Saved data entries
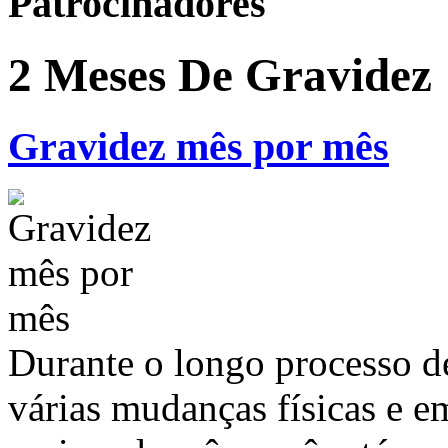
Patrocinadores
2 Meses De Gravidez
Gravidez mês por mês
Durante o longo processo de
várias mudanças físicas e 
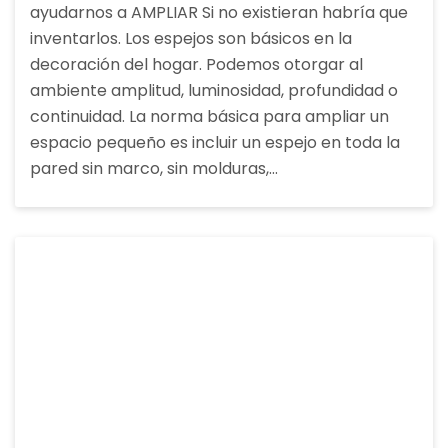
ayudarnos a AMPLIAR Si no existieran habría que
inventarlos. Los espejos son básicos en la
decoración del hogar. Podemos otorgar al
ambiente amplitud, luminosidad, profundidad o
continuidad. La norma básica para ampliar un
espacio pequeño es incluir un espejo en toda la
pared sin marco, sin molduras,…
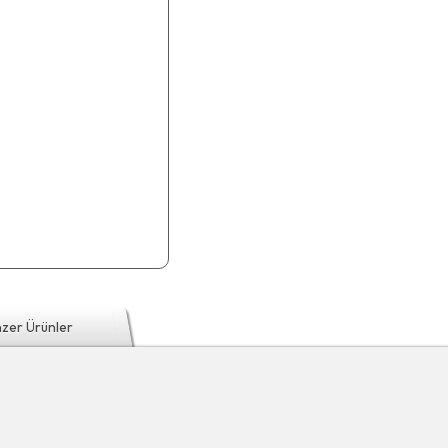
zer Ürünler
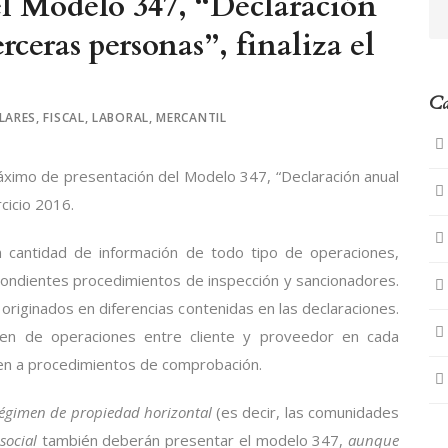
 el Modelo 347, “Declaración
rceras personas”, finaliza el
Ca
LARES
,
FISCAL
,
LABORAL
,
MERCANTIL
máximo de presentación del Modelo 347, “Declaración anual
cicio 2016.
 cantidad de información de todo tipo de operaciones,
espondientes procedimientos de inspección y sancionadores.
iginados en diferencias contenidas en las declaraciones.
men de operaciones entre cliente y proveedor en cada
gen a procedimientos de comprobación.
égimen de propiedad horizontal
(es decir, las comunidades
social
también deberán presentar el modelo 347,
aunque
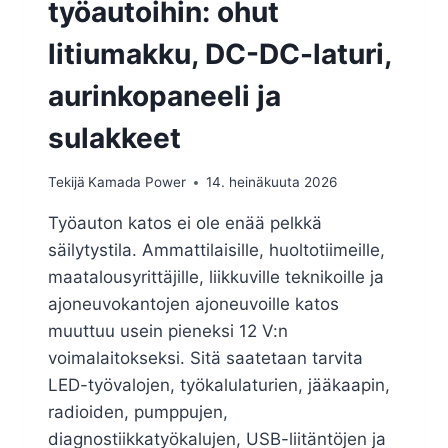
työautoihin: ohut
litiumakku, DC-DC-laturi,
aurinkopaneeli ja
sulakkeet
Tekijä
Kamada Power
14. heinäkuuta 2026
Työauton katos ei ole enää pelkkä
säilytystila. Ammattilaisille, huoltotiimeille,
maatalousyrittäjille, liikkuville teknikoille ja
ajoneuvokantojen ajoneuvoille katos
muuttuu usein pieneksi 12 V:n
voimalaitokseksi. Sitä saatetaan tarvita
LED-työvalojen, työkalulaturien, jääkaapin,
radioiden, pumppujen,
diagnostiikkatyökalujen, USB-liitäntöjen ja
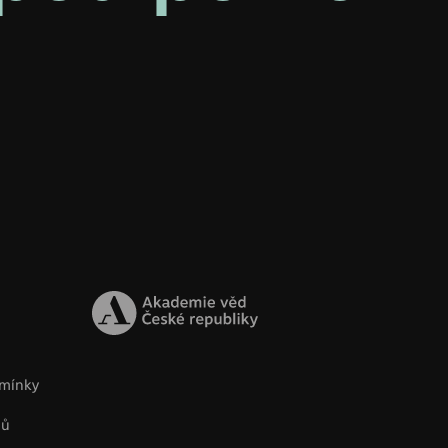
mínky
jů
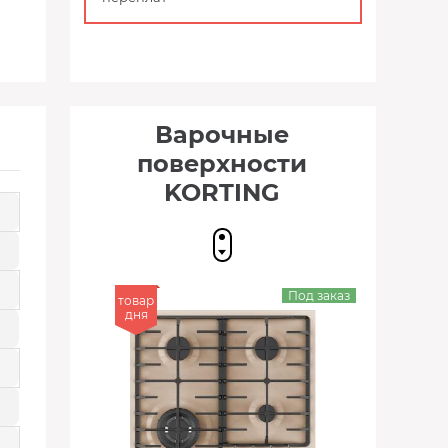
Варочные
поверхности
KORTING
Под заказ
товар
дня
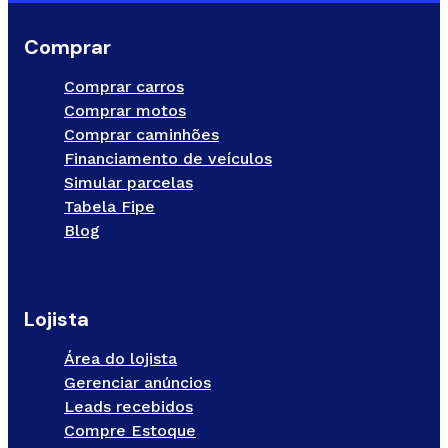
Comprar
Comprar carros
Comprar motos
Comprar caminhões
Financiamento de veículos
Simular parcelas
Tabela Fipe
Blog
Lojista
Área do lojista
Gerenciar anúncios
Leads recebidos
Compre Estoque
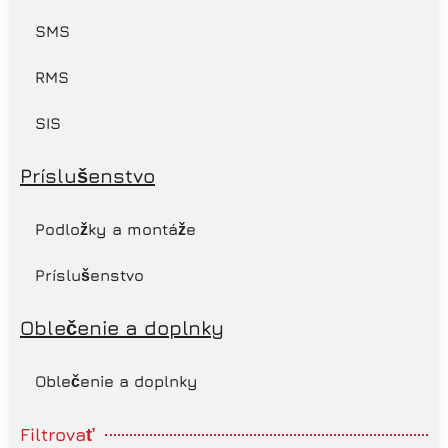
SMS
RMS
SIS
Príslušenstvo
Podložky a montáže
Príslušenstvo
Oblečenie a doplnky
Oblečenie a doplnky
Filtrovať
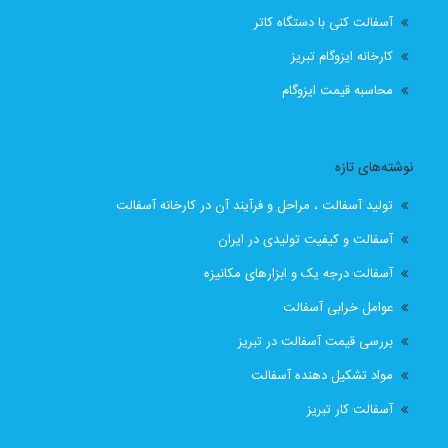
آسفالت کنی با دستگاه کاتر
قیمت انواع ایزوگام در تبریز
قیمت ایزوگام
کارخانه ایزوگام تبریز
قیمت ایزوگام آذربام حفاظ
قیمت ایزوگام آذربام حفاظ تبریز
محاسبه قیمت ایزوگام
قیمت ایزوگام با نصب
قیمت ایزوگام با نصب در تبریز
نوشته‌های تازه
قیمت ایزوگام تبریز
قیمت ایزوگام در تبریز
تولید آسفالت ، مراحل و فرآیند آن در کارخانه آسفالت
قیمت بهترین ایزوگام
قیمت روز ایزوگام آذربام
آسفالت و کیفیت تولیدی در ایران
آسفالت درجه یک و ابزارهای مکانیزه
لیست قیمت ایزوگام تبریز
لیست قیمت ایزوگام در تبریز
عوامل خرابی آسفالت
نصب رایگان
نصب رایگان ایزوگام
بررسی قیمت آسفالت در تبریز
مواد تشکیل دهنده آسفالت
نصب رایگان ایزوگام در تبریز
پیمانکار اسفالت اهر
آسفالت کار تبریز
پیمانکار اسفالت برای اهر
پیمانکار ایزوگام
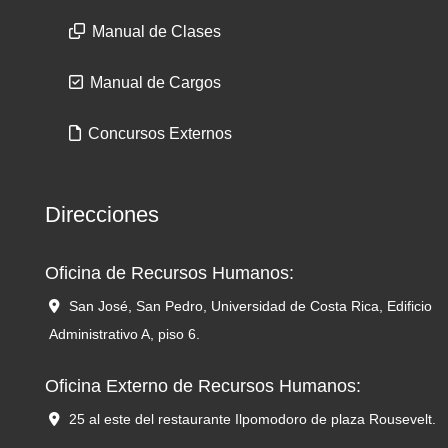
Manual de Clases
Manual de Cargos
Concursos Externos
Direcciones
Oficina de Recursos Humanos:
San José, San Pedro, Universidad de Costa Rica, Edificio
Administrativo A, piso 6.
Oficina Externo de Recursos Humanos:
25 al este del restaurante Ilpomodoro de plaza Rousevelt.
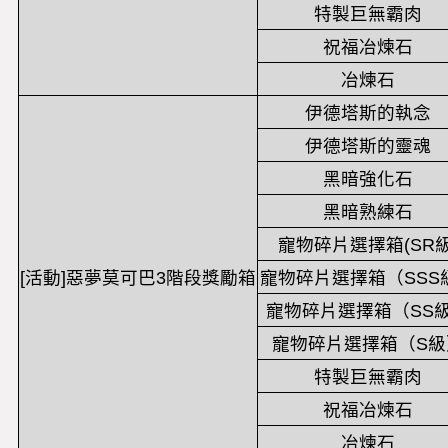
特製巨無霸肉
祝福冶煉石
冶煉石
伊德塔斯的執念
伊德塔斯的靈魂
黑暗強化石
黑暗熟練石
寵物碎片選擇箱(SR級
[活動]惡夢莫可巴3階段獎勵箱
寵物碎片選擇箱（SSS
寵物碎片選擇箱（SS
寵物碎片選擇箱（S級
特製巨無霸肉
祝福冶煉石
冶煉石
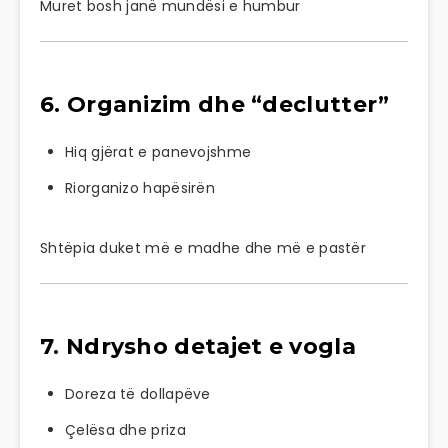
Muret bosh janë mundësi e humbur
6. Organizim dhe “declutter”
Hiq gjërat e panevojshme
Riorganizo hapësirën
Shtëpia duket më e madhe dhe më e pastër
7. Ndrysho detajet e vogla
Doreza të dollapëve
Çelësa dhe priza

ASSIGNMENT
The required output is the lines from the one containing "Manual de Clases" through the end of the records above, reproduced exactly, with no pictures.

TASK OUTPUT
Manual de Clases
Manual de Cargos
Concursos Externos
Direcciones
Oficina de Recursos Humanos:
San José, San Pedro, Universidad de Costa Rica, Edificio
Administrativo A, piso 6.
Oficina Externo de Recursos Humanos:
25 al este del restaurante Ilpomodoro de plaza Rousevelt.
特製巨無霸肉
祝福冶煉石
冶煉石
伊德塔斯的執念
伊德塔斯的靈魂
黑暗強化石
黑暗熟練石
寵物碎片選擇箱(SR級
[活動]惡夢莫可巴3階段獎勵箱
寵物碎片選擇箱（SSS
寵物碎片選擇箱（SS
寵物碎片選擇箱（S級
特製巨無霸肉
祝福冶煉石
冶煉石
Muret bosh janë mundësi e humbur
6. Organizim dhe “declutter”
Hiq gjërat e panevojshme
Riorganizo hapësirën
Shtëpia duket më e madhe dhe më e pastër
7. Ndrysho detajet e vogla
Doreza të dollapëve
Çelësa dhe priza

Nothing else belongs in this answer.